» Records excerpted from a collection:
#####
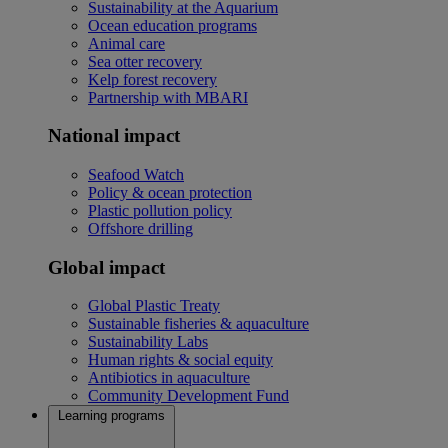
Sustainability at the Aquarium
Ocean education programs
Animal care
Sea otter recovery
Kelp forest recovery
Partnership with MBARI
National impact
Seafood Watch
Policy & ocean protection
Plastic pollution policy
Offshore drilling
Global impact
Global Plastic Treaty
Sustainable fisheries & aquaculture
Sustainability Labs
Human rights & social equity
Antibiotics in aquaculture
Community Development Fund
Learning programs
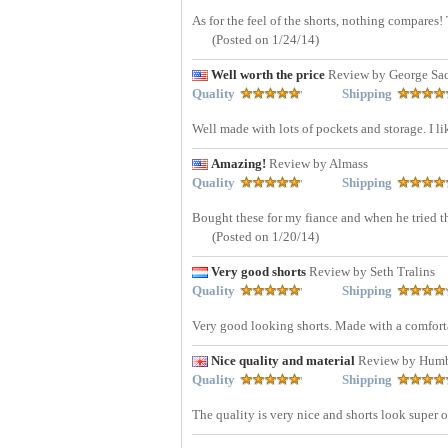
As for the feel of the shorts, nothing compare
(Posted on 1/24/14)
Well worth the price
Review by George Sa
Quality
Shipping
Well made with lots of pockets and storage. I li
Amazing!
Review by Almass
Quality
Shipping
Bought these for my fiance and when he tried t
(Posted on 1/20/14)
Very good shorts
Review by Seth Tralins
Quality
Shipping
Very good looking shorts. Made with a comfort
Nice quality and material
Review by Humb
Quality
Shipping
The quality is very nice and shorts look super 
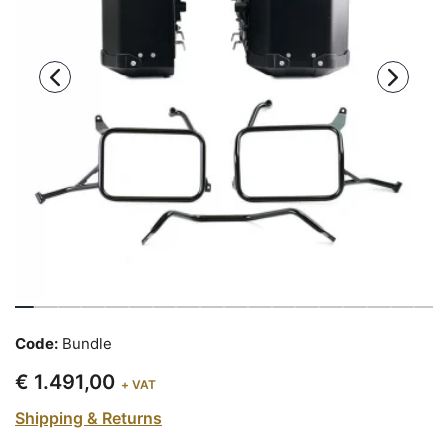
Code:
Bundle
€ 1.491,00
+ VAT
Shipping & Returns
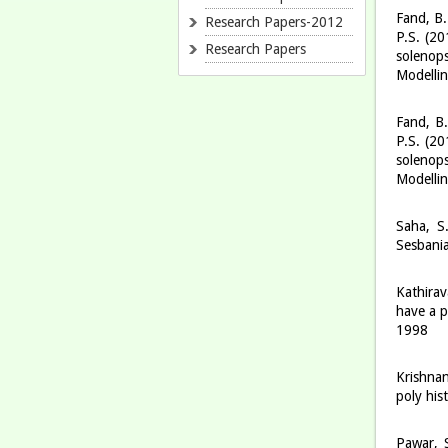
Fand, B.
Research Papers-2012
P.S. (20
Research Papers
solenop
Modelli
Fand, B.
P.S. (20
solenop
Modelli
Saha, S
Sesbania
Kathirav
have a p
1998
Krishnan
poly his
Pawar, S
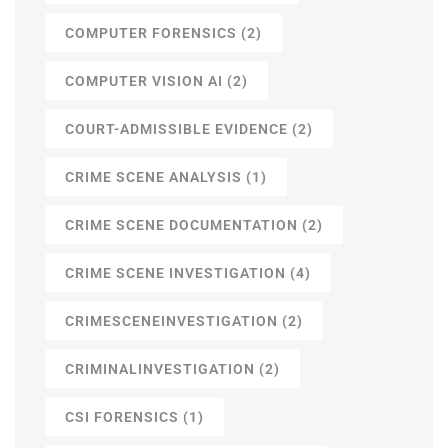
COMPUTER FORENSICS
(2)
COMPUTER VISION AI
(2)
COURT-ADMISSIBLE EVIDENCE
(2)
CRIME SCENE ANALYSIS
(1)
CRIME SCENE DOCUMENTATION
(2)
CRIME SCENE INVESTIGATION
(4)
CRIMESCENEINVESTIGATION
(2)
CRIMINALINVESTIGATION
(2)
CSI FORENSICS
(1)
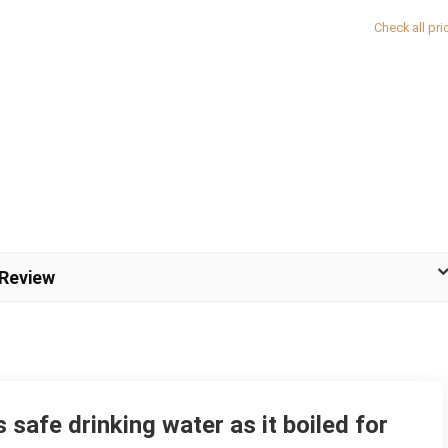
Check all pri
 Review
safe drinking water as it boiled for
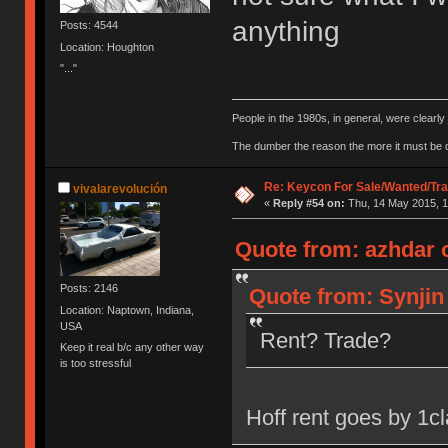
anything
Posts: 4544
Location: Houghton
"..."
People in the 1980s, in general, were clearl
The dumber the reason the more it must be
Re: Keycon For Sale/Wanted/Tra
vivalarevolución
«
Reply #54 on:
Thu, 14 May 2015, 1
Quote from: azhdar 
Posts: 2146
Quote from: Synjin
Location: Naptown, Indiana,
USA
Rent? Trade?
Keep it real b/c any other way
is too stressful
Hoff rent goes by 1cl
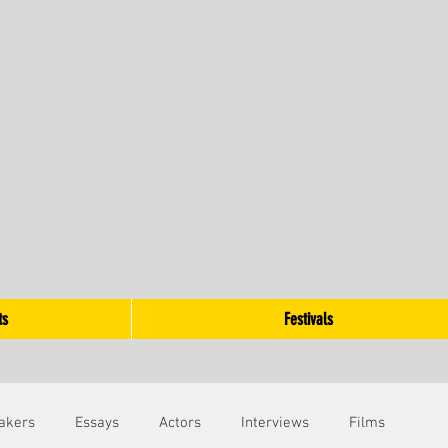
ts
Festivals
akers
Essays
Actors
Interviews
Films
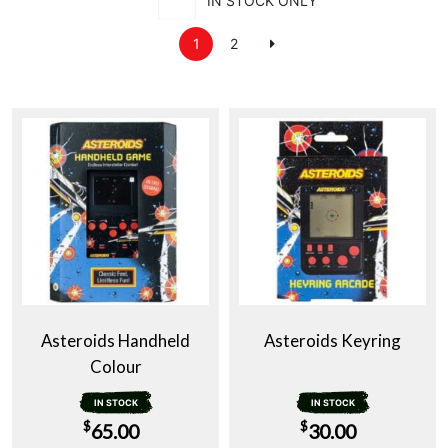
IN STOCK ONLY
1
2
Asteroids Handheld
Asteroids Keyring
Colour
IN STOCK
IN STOCK
$
$
65.00
30.00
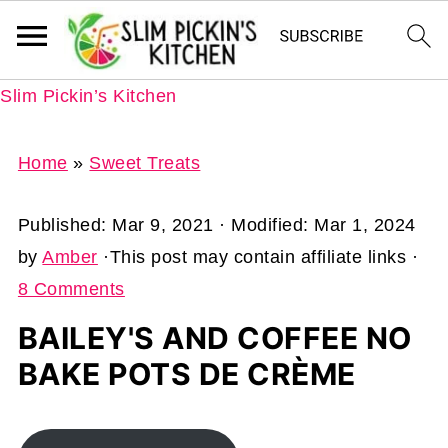
Slim Pickin’s Kitchen
Home
»
Sweet Treats
Published:
Mar 9, 2021
· Modified:
Mar 1, 2024
by
Amber
·This post may contain affiliate links ·
8 Comments
BAILEY'S AND COFFEE NO
BAKE POTS DE CRÈME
#####
» Task details: Print the records above exactly, minus pictures.

» Exercise result:
Sustainability at the Aquarium
Ocean education programs
Animal care
Sea otter recovery
Kelp forest recovery
Partnership with MBARI
National impact
Seafood Watch
Policy & ocean protection
Plastic pollution policy
Offshore drilling
Global impact
Global Plastic Treaty
Sustainable fisheries & aquaculture
Sustainability Labs
Human rights & social equity
Antibiotics in aquaculture
Community Development Fund
Learning programs
As for the feel of the shorts, nothing compare
(Posted on 1/24/14)
Well worth the price
Review by George Sa
Quality
Shipping
Well made with lots of pockets and storage. I li
Amazing!
Review by Almass
Quality
Shipping
Bought these for my fiance and when he tried t
(Posted on 1/20/14)
Very good shorts
Review by Seth Tralins
Quality
Shipping
Very good looking shorts. Made with a comfort
Nice quality and material
Review by Humb
Quality
Shipping
The quality is very nice and shorts look super 
Code:
Bundle
€ 1.491,00
+ VAT
Shipping & Returns
Fand, B.
Research Papers-2012
P.S. (20
Research Papers
solenop
Modelli
Fand, B.
P.S. (20
solenop
Modelli
Saha, S
Sesbania
Kathirav
have a p
1998
Krishnan
poly his
Pawar, S
COMPUTER FORENSICS
(2)
COMPUTER VISION AI
(2)
COURT-ADMISSIBLE EVIDENCE
(2)
CRIME SCENE ANALYSIS
(1)
CRIME SCENE DOCUMENTATION
(2)
CRIME SCENE INVESTIGATION
(4)
CRIMESCENEINVESTIGATION
(2)
CRIMINALINVESTIGATION
(2)
CSI FORENSICS
(1)
Check all pri
 Review
safe drinking water as it boiled for
anything
Posts: 4544
Location: Houghton
"..."
People in the 1980s, in general, were clearl
The dumber the reason the more it must be
Re: Keycon For Sale/Wanted/Tra
vivalarevolución
«
Reply #54 on:
Thu, 14 May 2015, 1
Quote from: azhdar 
Posts: 2146
Quote from: Synjin
Location: Naptown, Indiana,
USA
Rent? Trade?
Keep it real b/c any other way
is too stressful
Hoff rent goes by 1cl
ts
Festivals
akers
Essays
Actors
Interviews
Films
IN STOCK ONLY
1
2
Asteroids Handheld
Asteroids Keyring
Colour
IN STOCK
IN STOCK
$
$
65.00
30.00
Slim Pickin’s Kitchen
Home
»
Sweet Treats
Published:
Mar 9, 2021
· Modified:
Mar 1, 2024
by
Amber
·This post may contain affiliate links ·
8 Comments
BAILEY'S AND COFFEE NO
BAKE POTS DE CRÈME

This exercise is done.